Hergé, l’Asie et nous
Ce fût une expérience que je n’oublierai jamais.
Que d’aventures dans cet album de bande dessinée : Le Secret de la Licorne ! Ce fût mon premier rendez-vous avec Tintin, le capitaine Haddock, Milou. Et les frères Loiseau.
Ce jour fût définitivement un jour très spécial, juste là avant Noël. D’ailleurs je me souviens qu’en rentrant à la maison, j’avais annoncé, triomphal, à ma mère : « j’ai lu un livre, maman, de la première à la dernière page ! ».
Et ce livre fût le premier d’une très longue série. Aujourd’hui, jamais un jour ne passe sans un livre, un roman, un essai, de la poésie, ou une BD ; et chacun de m’accompagner partout où je vais. Là où je dois attendre, que ce soit pour une demande de visa, une consultation médicale, pour un voyage en train ou en avion.
D’ailleurs, il faut bien avouer que l’album d’Hergé qui eut sur moi le plus d’influence fut incontestablement Le Lotus Bleu ; le chef-d’oeuvre de Georges Remi (Hergé de son vrai nom).
A ce sujet, une anecdote me revient. C’est en 1983, me trouvant dans le bureau de l’ambassadeur de Belgique en Chine avec Patrick Nothomb – directeur Asie (et père de l’écrivain Amélie Nothomb) – que j’ai appris la mort d’Hergé. Son traducteur était en effet un employé local de l’ambassade. C’est lui qui nous tendit le télex venu de Bruxelles.
Il pleurait. Or un chinois se cache pour pleurer. Mais, là le coup était trop fort.
« Tintin est mort », nous dit-il.
Et cette triste affirmation m’a rappelé ma dernière conversation avec Hergé. A cette époque, je lui ai dit tout ce que je lui devais, et tout spécialement au Lotus Bleu. Et lui de me demander pourquoi j’avais choisi de vivre en Asie. « Sans doute en partie à cause de vous » lui répondis-je. « Je suis flatté » me dit-il. Et il continua : « Et pour moi aussi le Lotus Bleu est, avec Tintin au Tibet, le livre qui m’est le plus cher. Oui, ce sont deux livres qui célèbrent l’amitié. Celle de Tintin pour Tchang. Et Tchang existe ».

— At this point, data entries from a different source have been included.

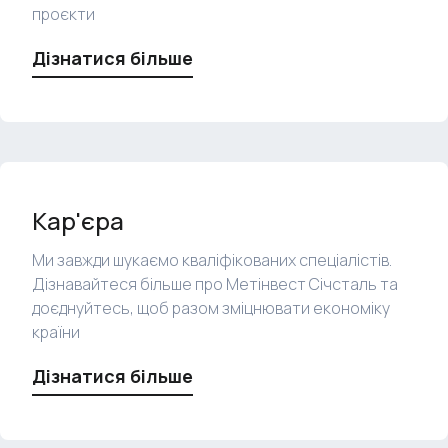
проєкти
Дізнатися більше
Кар'єра
Ми завжди шукаємо кваліфікованих спеціалістів.
Дізнавайтеся більше про Метінвест Січсталь та
доєднуйтесь, щоб разом зміцнювати економіку
країни
Дізнатися більше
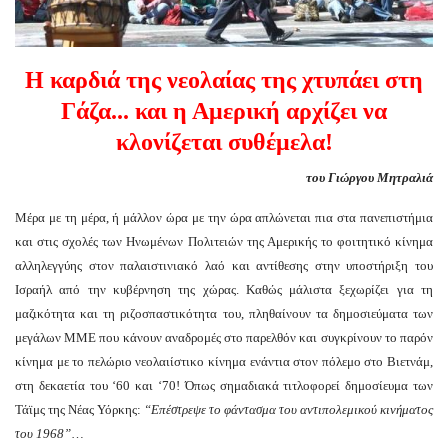
Η καρδιά της νεολαίας της χτυπάει στη
Γάζα... και η Αμερική αρχίζει να
κλονίζεται συθέμελα!
του Γιώργου Μητραλιά
Μέρα με τη μέρα, ή μάλλον ώρα με την ώρα απλώνεται πια στα πανεπιστήμια
και στις σχολές των Ηνωμένων Πολιτειών της Αμερικής το φοιτητικό κίνημα
αλληλεγγύης στον παλαιστινιακό λαό και αντίθεσης στην υποστήριξη του
Ισραήλ από την κυβέρνηση της χώρας. Καθώς μάλιστα ξεχωρίζει για τη
μαζικότητα και τη ριζοσπαστικότητα του, πληθαίνουν τα δημοσιεύματα των
μεγάλων ΜΜΕ που κάνουν αναδρομές στο παρελθόν και συγκρίνουν το παρόν
κίνημα με το πελώριο νεολαιίστικο κίνημα ενάντια στον πόλεμο στο Βιετνάμ,
στη δεκαετία του ‘60 και ‘70! Όπως σημαδιακά τιτλοφορεί δημοσίευμα των
Τάϊμς της Νέας Υόρκης:
“Επέστρεψε το φάντασμα του αντιπολεμικού κινήματος
του 1968”
…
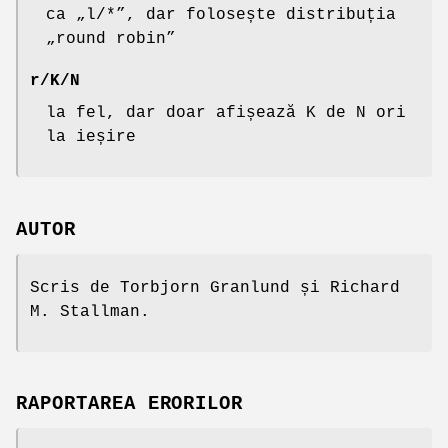
ca „l/*”, dar folosește distribuția
„round robin”
r/K/N
la fel, dar doar afișează K de N ori
la ieșire
AUTOR
Scris de Torbjorn Granlund și Richard
M. Stallman.
RAPORTAREA ERORILOR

En effet, lorsqu’à la fin des années trente Hergé décida d’écrire un album qui se passerait en partie en Chine, l’abbé Léon Gosset, aumônier des étudiants chinois de l’université de Louvain en Belgique, le mit en contact avec celui qui allait devenir Tchang (Zhang Chongren de son vrai nom).

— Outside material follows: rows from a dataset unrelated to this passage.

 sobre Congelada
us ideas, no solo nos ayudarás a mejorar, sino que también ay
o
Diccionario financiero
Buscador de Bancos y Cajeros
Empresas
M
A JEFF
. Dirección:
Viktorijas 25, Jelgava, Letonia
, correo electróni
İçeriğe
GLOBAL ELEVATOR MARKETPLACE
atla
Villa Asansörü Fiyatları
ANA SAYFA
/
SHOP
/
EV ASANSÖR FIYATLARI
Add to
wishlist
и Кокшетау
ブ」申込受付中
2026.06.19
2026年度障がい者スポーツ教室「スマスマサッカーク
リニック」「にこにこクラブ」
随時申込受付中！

Les deux jeunes gens devinrent rapidement des amis et Tchang fera découvrir à son compagnon une Chine infiniment plus complexe que celle des idées reçues qui traînaient alors en Occident. C’est Tchang aussi qui dessinera dans la bande dessinée tous les caractères chinois des bannières qui pendent dans les rues de Shanghaï. Pour la plupart ce sont des slogans publicitaires. Puis, vient la guerre ; le retour de Tchang en Chine et la prise du pouvoir par les communistes en 1949.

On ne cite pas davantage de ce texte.